À ce propos, je formulerai deux observations.

En premier lieu, je rappellerai que, par une ordonnance du 28 octobre 2010, la partie législative du code des ports maritimes a été intégrée au code des transports. En revanche, la partie réglementaire dudit code a été maintenue en l’état. Le problème est que cette ordonnance fait totalement abstraction des ports décentralisés relevant de la compétence des régions, dans la mesure où elle ne reconnaît que la seule compétence des départements et des communes. Mes chers collègues, vous le comprendrez aisément, cette absence de reconnaissance de la région en qualité de propriétaire de ports décentralisés soulève diverses interrogations et crée de nombreuses difficultés.

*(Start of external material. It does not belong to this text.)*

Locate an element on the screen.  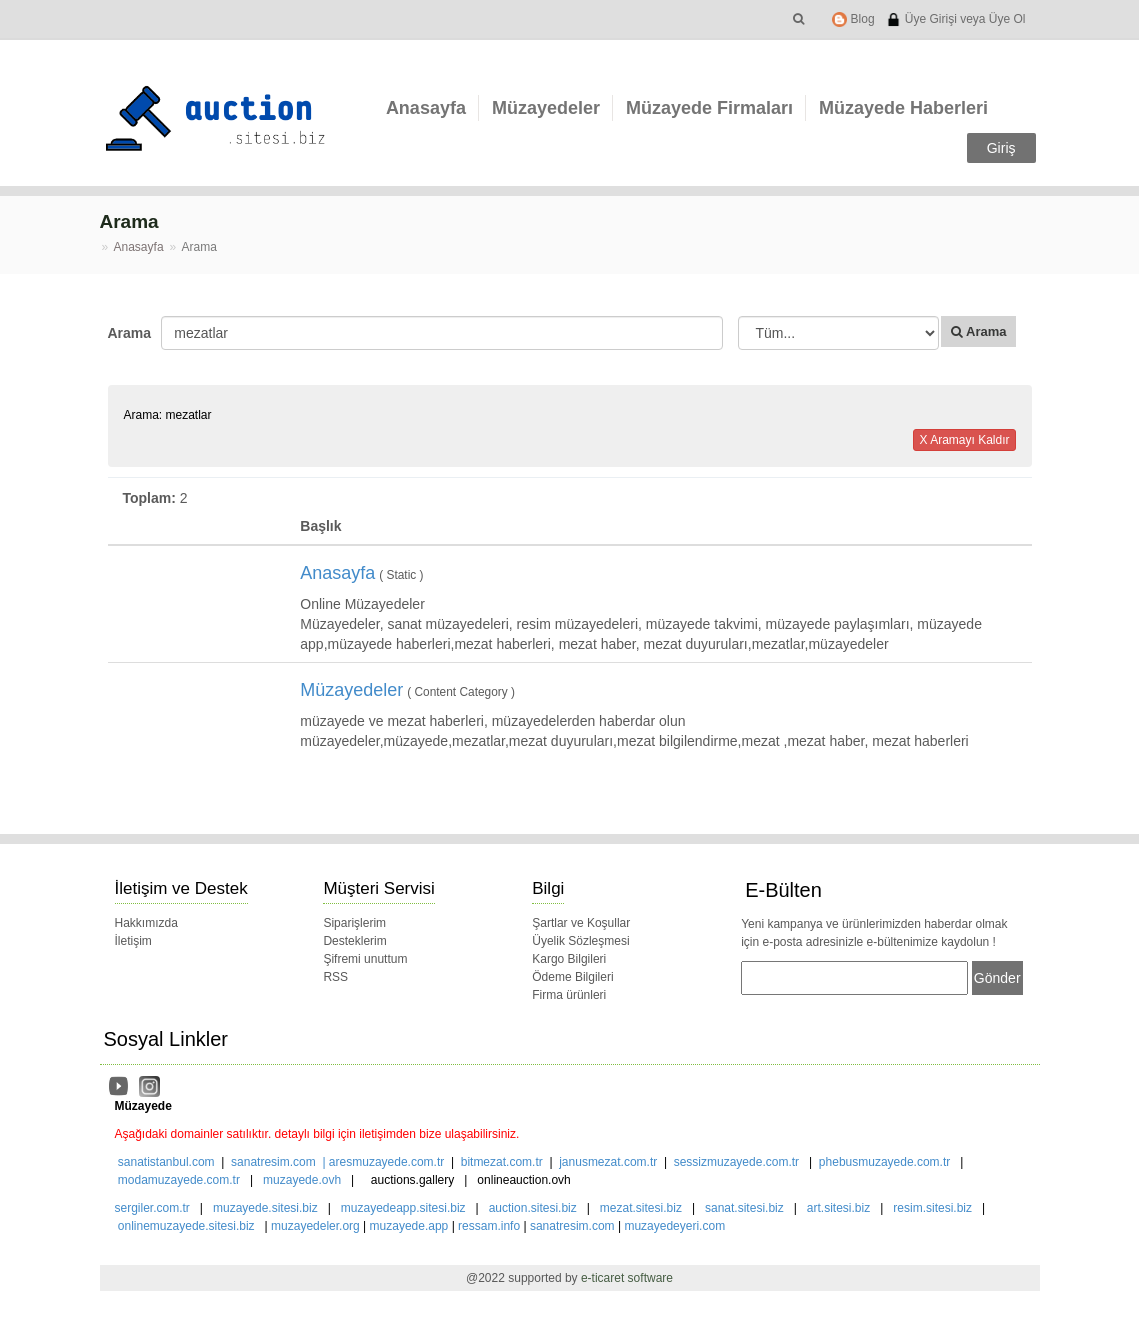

En second lieu, signalons que la conclusion des conventions de terminal permet une modernisation des infrastructures et des superstructures des ports, tout en favorisant le développement économique portuaire. Pourtant, seuls les grands ports maritimes et les ports autonomes sont autorisés par le code des ports maritimes à conclure de telles conventions. Il conviendrait donc de permettre aux ports décentralisés, quelle que soit la collectivité territoriale compétente, de conclure toute convention de terminal avec un opérateur.

Eu égard aux difficultés qui sont les nôtres, monsieur le ministre, il semble établi que l’État a d’ores et déjà décidé de ne pas appliquer la réforme de 2008 à l’ensemble des ports décentralisés, sur lesquels, de toute façon, il n’a plus aucune autorité directe, du fait de leur transfert aux collectivités territoriales. Les principes de la réforme seraient pourtant tout autant valables, notamment en termes de gouvernance et d’organisation du travail, pour les ports décentralisés que pour les grands ports, les premiers étant les compléments indispensables des seconds. Il est donc essentiel, pour que les ports décentralisés puissent jouer pleinement leur rôle, que leur productivité s’améliore au même rythme que celle de leurs grands voisins. À défaut, ils dépériront, finiront par disparaître, et avec eux des centaines d’entreprises et des milliers d’emplois.

Pour illustrer mon propos, je soulignerai que le trafic a augmenté de 24 % entre 1989 et 2006 dans les ports français, tandis qu’il croissait en moyenne de 60 % dans l’ensemble des ports européens, et qu’entre un tiers et la moitié des conteneurs à destination de la France transitent par des ports étrangers : de tels chiffres doivent nous amener à nous interroger, mais surtout à examiner comment nous pouvons remédier efficacement à une telle situation.

Quand on sait que le trafic de conteneurs a doublé en France entre 1989 et 2006, pour atteindre 36 millions de tonnes, et que les parts de marché des ports français ont été divisées par deux sur ce segment, on ne peut que se poser de graves questions.